Instructions for the task: Output exactly the lines spanning from the line containing "Holacracy Online" to the last line of the entries, inclusive.

[Saved entries]
Start of Block

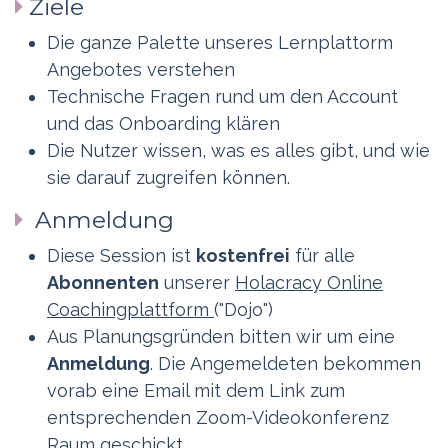
Ziele
Die ganze Palette unseres Lernplattorm
Angebotes verstehen
Technische Fragen rund um den Account
und das Onboarding klären
Die Nutzer wissen, was es alles gibt, und wie
sie darauf zugreifen können.
Anmeldung
Diese Session ist
kostenfrei
für alle
Abonnenten
unserer
Holacracy Online
Coachingplattform
("Dojo")
Aus Planungsgründen bitten wir um eine
Anmeldung
. Die Angemeldeten bekommen
vorab eine Email mit dem Link zum
entsprechenden Zoom-Videokonferenz
Raum geschickt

End of Block

Answer to this problem:
Holacracy Online
Coachingplattform
("Dojo")
Aus Planungsgründen bitten wir um eine
Anmeldung
. Die Angemeldeten bekommen
vorab eine Email mit dem Link zum
entsprechenden Zoom-Videokonferenz
Raum geschickt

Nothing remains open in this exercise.